Work instructions: Scan the data for "метрах" and copy each matching line.

Page-level text extractions:
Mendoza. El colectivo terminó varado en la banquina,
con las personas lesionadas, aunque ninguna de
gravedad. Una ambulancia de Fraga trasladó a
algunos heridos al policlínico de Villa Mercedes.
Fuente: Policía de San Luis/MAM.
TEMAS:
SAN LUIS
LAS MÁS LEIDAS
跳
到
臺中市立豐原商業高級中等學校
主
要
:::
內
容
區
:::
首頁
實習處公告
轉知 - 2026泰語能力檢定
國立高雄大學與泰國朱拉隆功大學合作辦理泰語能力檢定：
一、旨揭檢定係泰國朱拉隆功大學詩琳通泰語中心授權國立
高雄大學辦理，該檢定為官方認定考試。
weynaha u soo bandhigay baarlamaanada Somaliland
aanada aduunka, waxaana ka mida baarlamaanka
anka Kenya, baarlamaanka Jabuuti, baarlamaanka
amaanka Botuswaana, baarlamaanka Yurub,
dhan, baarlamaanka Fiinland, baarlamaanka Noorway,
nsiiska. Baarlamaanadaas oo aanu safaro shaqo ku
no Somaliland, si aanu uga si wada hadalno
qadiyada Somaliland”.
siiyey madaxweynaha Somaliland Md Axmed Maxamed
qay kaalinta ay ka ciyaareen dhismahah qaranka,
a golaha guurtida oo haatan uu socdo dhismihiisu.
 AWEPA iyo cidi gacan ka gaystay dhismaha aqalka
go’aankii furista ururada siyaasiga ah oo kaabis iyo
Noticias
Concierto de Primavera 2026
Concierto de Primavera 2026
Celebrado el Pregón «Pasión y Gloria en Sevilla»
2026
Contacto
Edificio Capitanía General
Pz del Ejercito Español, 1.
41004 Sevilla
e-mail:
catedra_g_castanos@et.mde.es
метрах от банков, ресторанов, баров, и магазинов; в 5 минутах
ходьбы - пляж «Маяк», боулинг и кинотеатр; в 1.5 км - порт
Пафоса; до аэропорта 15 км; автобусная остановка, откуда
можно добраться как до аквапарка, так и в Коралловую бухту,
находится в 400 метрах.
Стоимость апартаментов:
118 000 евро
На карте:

Solution:
метрах от банков, ресторанов, баров, и магазинов; в 5 минутах
находится в 400 метрах.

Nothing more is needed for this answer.